FHSU bands to perform final concert
Published on -5/1/2012, 10:14 AM
Special to The Hays Daily News
The Fort Hays State University Wind Ensemble will perform their final concert of the year at 7:30 p.m. Friday at Beach/Schmidt Performing Arts Center. The program is titled "It's Not What You Think It Is."
"The concert's theme is not just a catch phrase," said Director of Bands Jeff Jordan, "it's a metaphor for the 21st century band. People who have never heard a live band performance will be pleasantly surprised to find that there's more than marches and orchestral transcriptions in the repertoire. In fact, several of our selections are terrific representatives of the diversity found in today's programs."
Symphonic Winds, under the direction of Lane Weaver, will open the program, performing "First Suite in E-flat" by Gustav Holst. Considered a cornerstone of modern band literature for its innovative use of a single theme, the suite's three movements will be conducted by three of the ensemble's members. Melia Korbe, a senior music education major from Hays, will direct the opening "Chaconne" with graduate Nathan Brown from Hoisington taking the podium for the "Intermezzo." Hays Junior Matt Rome will conduct the final movement, "March."

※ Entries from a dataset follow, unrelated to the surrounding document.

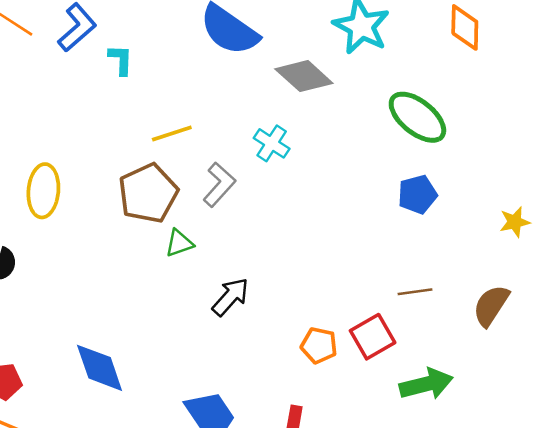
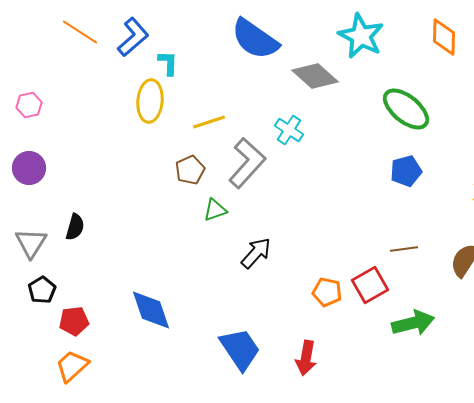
gray L-shape: (219, 185) -> (247, 163), size x1.4
yellow ellipse: (43, 191) -> (150, 101), moved
brown pentagon: (148, 193) -> (190, 170), size x0.6

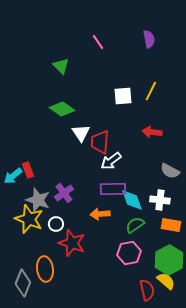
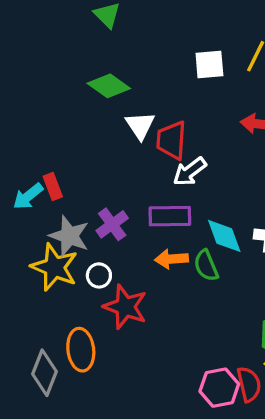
purple rectangle: (113, 189) -> (170, 216), moved
green semicircle: (135, 225) -> (206, 266), moved, turned -78
pink hexagon: (129, 253) -> (219, 388), moved

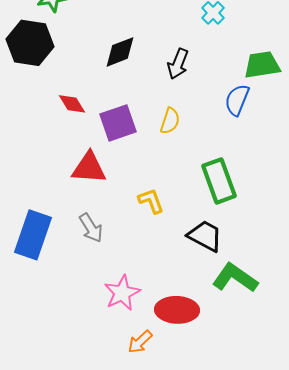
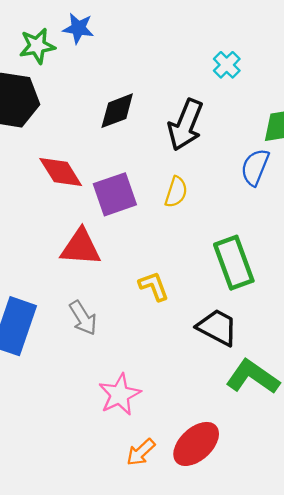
black arrow: (178, 64) -> (186, 125), size x1.4
red diamond: (72, 104) -> (61, 172), size x1.4
red ellipse: (177, 310) -> (196, 444), moved, turned -45

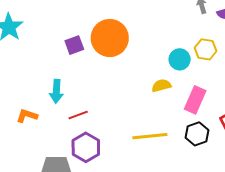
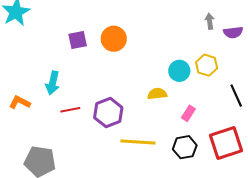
orange circle: (110, 38) -> (114, 39), size x0.7
pink rectangle: (195, 100) -> (188, 113), size x0.6
purple hexagon: (86, 147) -> (108, 113), moved

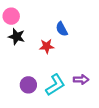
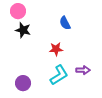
red star: (47, 46) -> (56, 49), moved
purple circle: (28, 85) -> (23, 83), moved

The Symphonic Winds also will perform Eric Whitacre's iconoclastic "Godzilla Eats Las Vegas," which features everything from cocktail piano to movie sound effects to parodies of Frank Sinatra and Wayne Newton.
The FHSU Wind Ensemble, conducted by Jordan, will be featured on the concert's second half and will open with Hugo Montenegro's "Fanfare," a work originally composed for Stan Kenton's Los Angeles Neophonic Orchestra. Jordan said the piece, "originally scored for jazz band, four French horns and extra percussion was a natural transfer to the Wind Ensemble."
The band's additional selections include Vincent Persichetti's "Divertimento," a six-movement work the composer wrote while vacationing in El Dorado. Also considered a landmark work, the piece sparked interest in the possibilities of the band by other American composers and led to a Renaissance of new repertoire in the 1950s.
The ensemble will close with Valerie Coleman's "Roma," a lively mix of jazz, tango and Mediterranean musical influences. Coleman is the flutist in the Imani Winds, a woodwind quintet dedicated to "enriching the traditional wind quintet repertoire while meaningfully bridging European, American, African and Latin American traditions."
Admission to the concert is $6 for adults and $4 for students and seniors.